Spotify Top 100 Yearly Playlist Analysis
Wesley, Why?
Every year Spotify comes out with our top 100 songs. Since I’ve been using Spotify from some time now, I have a couple playlists built up. I always wondered how my music taste has changed throughout the years. Wielding Spotify’s API and being able to access different Audio Features I thought it might be worth checking out.
Check out the GitHub repo
library(tidyverse)
library(ggdist) # Nice visualizations
library(patchwork) # Easy plot combinations
After using python to interact with Spotify (see Github) I downloaded my data and cleaned it up.
Let’s start coding
filepath_to_data <- here::here("content",
"post",
"2021-09-09-spotify_yearly_playlist",
"data")
playlist_2016 <- read_csv(here::here(filepath_to_data,
"clean_2016_playlist.csv"))
playlist_2017 <- read_csv(here::here(filepath_to_data,
"clean_2017_playlist.csv"))
playlist_2018 <- read_csv(here::here(filepath_to_data,
"clean_2018_playlist.csv"))
playlist_2019 <- read_csv(here::here(filepath_to_data,
"clean_2019_playlist.csv"))
playlist_2020 <- read_csv(here::here(filepath_to_data,
"clean_2020_playlist.csv"))
Taking a look at one of our dataframes:
knitr::kable(head(playlist_2016))
song | feature | score | playlist |
---|---|---|---|
1 | danceability | 0.674 | 2016 |
1 | energy | 0.667 | 2016 |
1 | key | 2 | 2016 |
1 | loudness | -7.385 | 2016 |
1 | mode | 1 | 2016 |
1 | speechiness | 0.0358 | 2016 |
Spotify’s Audio Features:
From The Spotify API Documentation we get a description of the different features.
acousticness
- A confidence measure from 0.0 to 1.0 of whether the track is acoustic.danceability
- Danceability describes how suitable a track is for dancing based on a combination of musical elements including tempo, rhythm stability, beat strength, and overall regularity. A value of 0.0 is least danceable and 1.0 is most danceable.duration_ms
- The duration of the track in milliseconds.energy
- Energy is a measure from 0.0 to 1.0 and represents a perceptual measure of intensity and activity.instrulmentalness
- Predicts whether a track contains no vocals.liveness
- Detects the presence of an audience in the recording.loudness
- The overall loudness of a track in decibels (dB).speechiness
- Speechiness detects the presence of spoken words in a track.tempo
- The overall estimated tempo of a track in beats per minute (BPM)valence
- A measure from 0.0 to 1.0 describing the musical positiveness conveyed by a track.
Wrangling!
Now some of the features are unrelated to what I want to look at so lets remove them
bad_features <- c("type", "id", "uri", "track_href", "analysis_url")
all_playlists <-
playlist_2020 |>
bind_rows(
playlist_2019,
playlist_2018,
playlist_2017,
playlist_2016
) |>
filter(!(feature %in% bad_features)) |>
mutate(score = as.numeric(score)) |>
mutate(playlist = as.factor(playlist))
In order to plot, lets get our data into a wide format
wider_all_playlists <-
all_playlists |>
pivot_wider(
names_from = feature,
values_from = score
)
Plotting
# Looking at the difference in valence
wider_all_playlists |>
ggplot() +
aes(x = valence, fill = playlist) +
geom_density(alpha = 0.5) +
facet_wrap(~ playlist)
Let’s break things down per-year
# Separating things
wide_2020 <- wider_all_playlists |> filter(playlist == "2020")

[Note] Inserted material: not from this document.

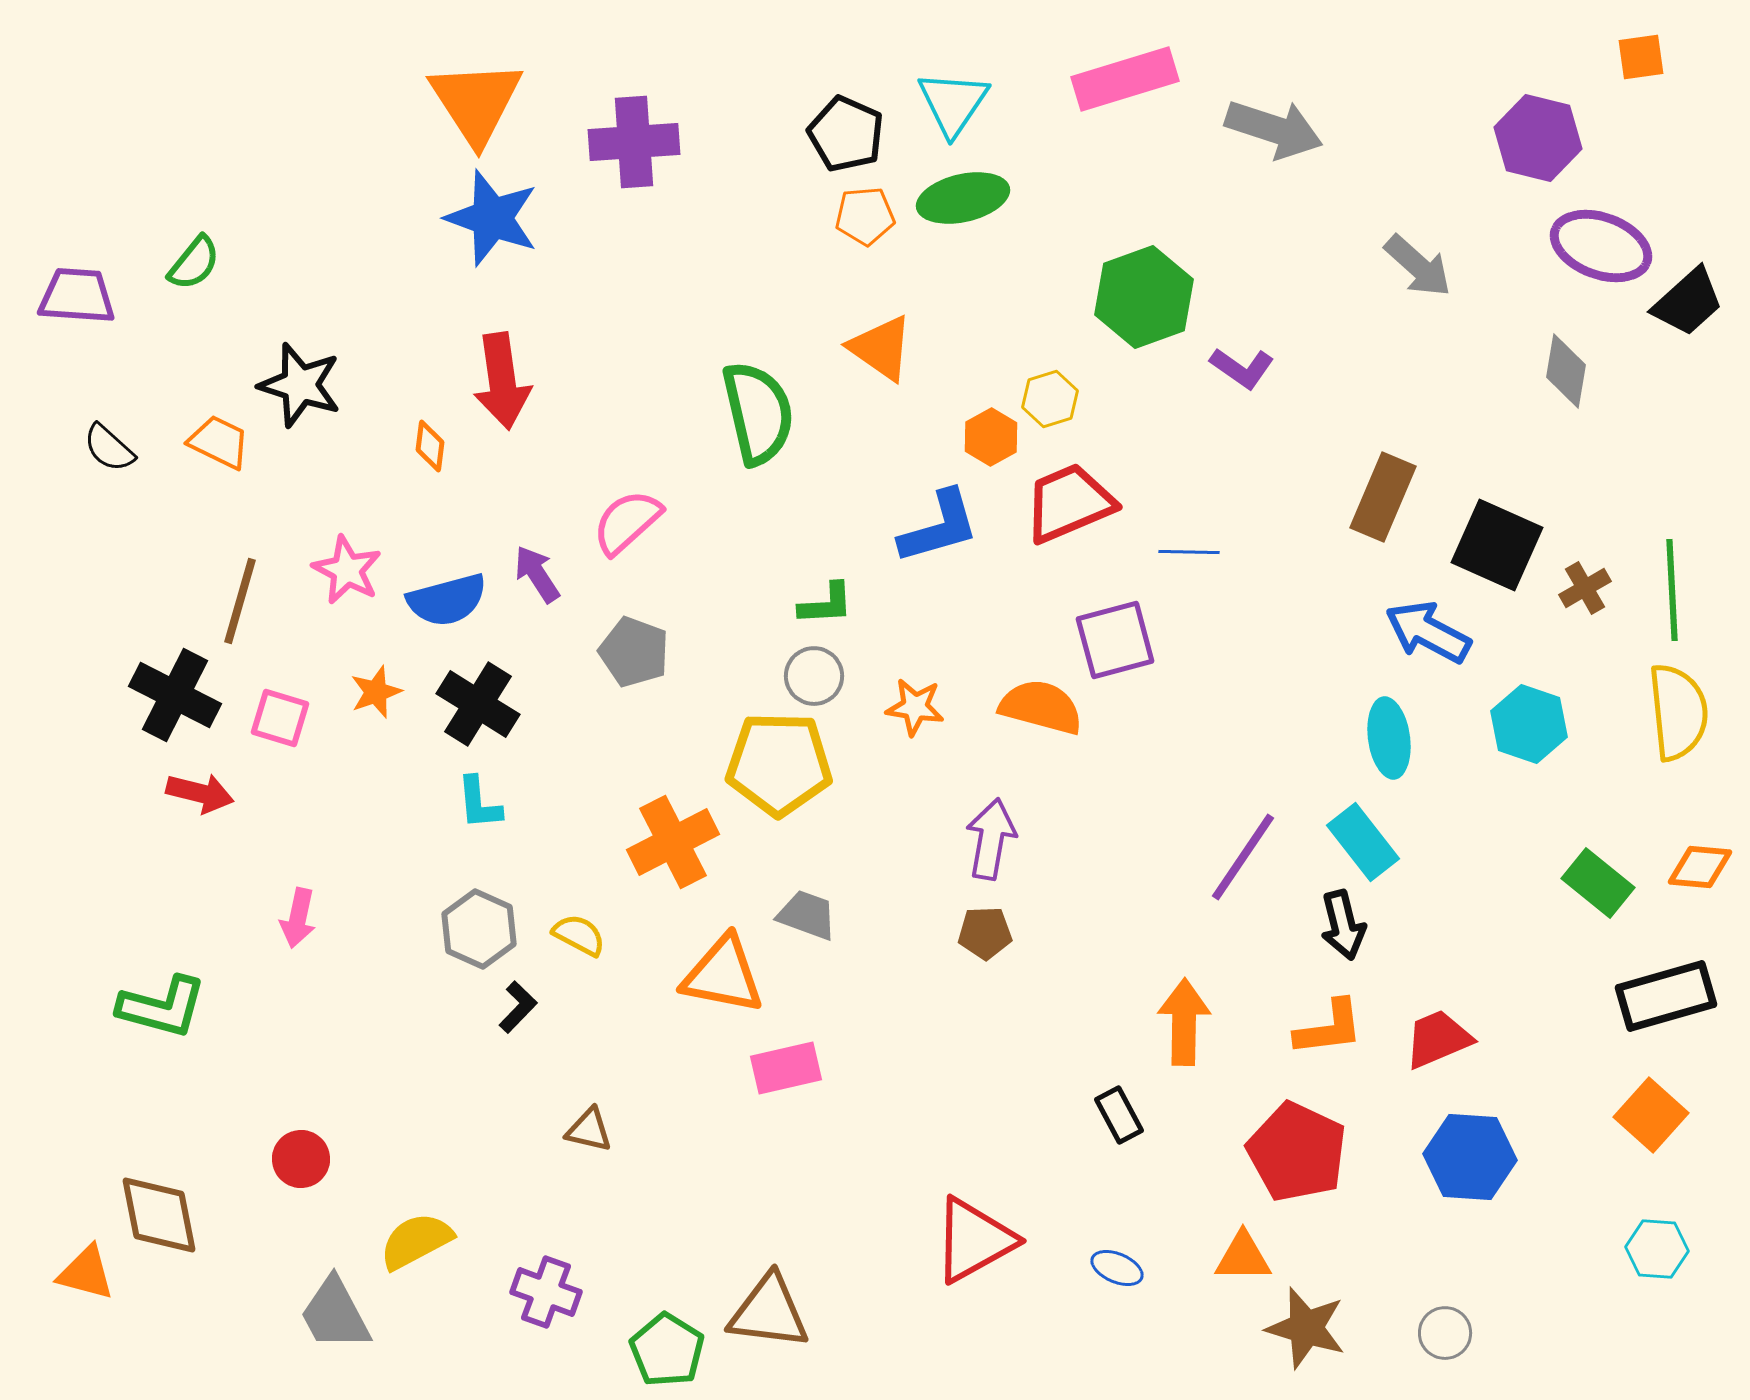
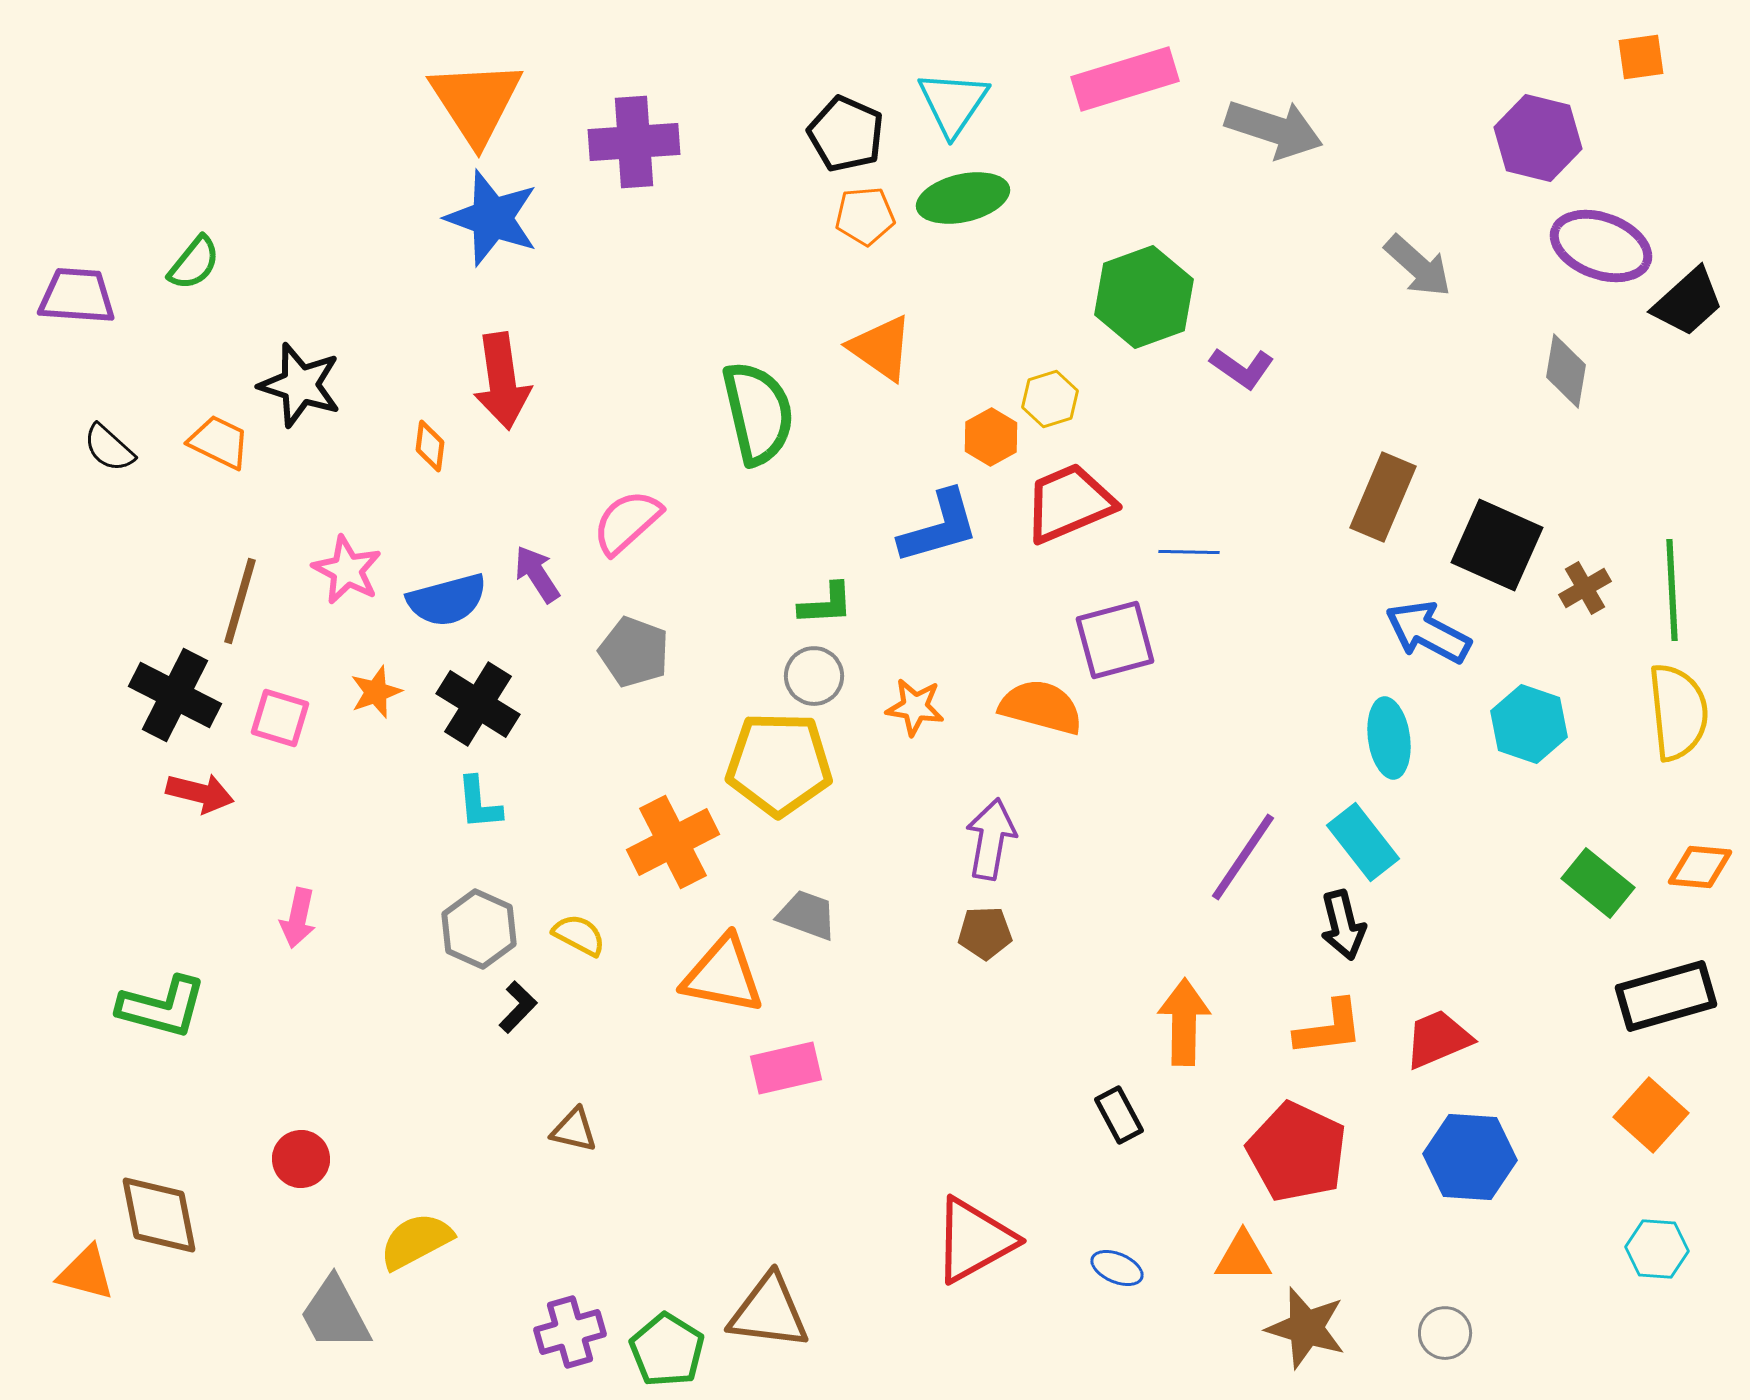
brown triangle at (589, 1130): moved 15 px left
purple cross at (546, 1292): moved 24 px right, 40 px down; rotated 36 degrees counterclockwise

wide_2019 <- wider_all_playlists |> filter(playlist == "2019")
wide_2018 <- wider_all_playlists |> filter(playlist == "2018")
wide_2017 <- wider_all_playlists |> filter(playlist == "2017")
wide_2016 <- wider_all_playlists |> filter(playlist == "2016")
I want to create a similar graph for each variable so let’s get functional
audio_feature_graph <- function(data, audio_feature) {
# For passing in columns into function
feature <- sym(audio_feature)
plot <- data |>
ggplot() +
aes(x = !!feature, y = playlist, color = playlist, fill = playlist)
plot <-
plot +
stat_slab(
size = .5,
alpha = .2
) +
stat_halfeye(fill = "transparent")
plot <-
plot +
theme_minimal() +
labs(y = "") +
theme(
legend.position = "none",
plot.title = element_text(hjust = 0.5)
)
return(plot)
}
Aaaaaaaaand map!
all_audio_features <- c(
"danceability", "energy", "loudness", "speechiness",
"acousticness", "liveness",
"valence", "tempo", "duration_ms"
)
all_plots <- all_audio_features |>
map(~ audio_feature_graph(wider_all_playlists, .x))
Add some description
all_plots <-
wrap_plots(all_plots) +
plot_annotation(
title = "Yearly Playlist Summary by Audio Feature",
subtitle = "Distribution of Audio Feature score by yearly 'Your top 100 songs 20XX'",
caption = "Data: My account via Spotify's API"
)
all_plots
Using the correlation
package
The correlation
package is apart of easystats
and allows for easy correlation analysis (go figure)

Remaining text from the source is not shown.